-- INFORMATION follows --

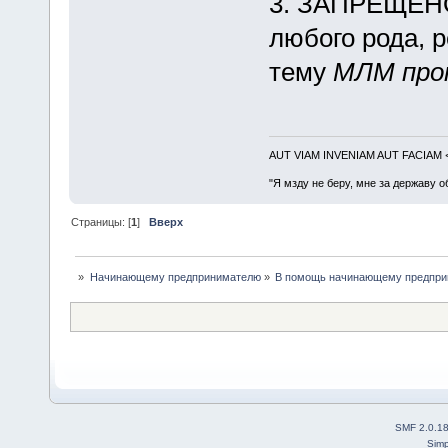
3. ЗАПРЕЩЕНО
любого рода, 
тему
МЛМ прот
AUT VIAM INVENIAM AUT FACIAM
"Я мзду не беру, мне за державу о
Страницы: [
1
]
Вверх
»
Начинающему предпринимателю
»
В помощь начинающему предпр
SMF 2.0.1
Simp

-- INFORMATION concluded --

[EXERCISE DETAILS]:
The records above are to be duplicated exactly, pictures left out.

[RESPONSE BELOW]:
3. ЗАПРЕЩЕНО
любого рода, 
тему
МЛМ прот
AUT VIAM INVENIAM AUT FACIAM
"Я мзду не беру, мне за державу о
Страницы: [
1
]
Вверх
»
Начинающему предпринимателю
»
В помощь начинающему предпр
SMF 2.0.1
Simp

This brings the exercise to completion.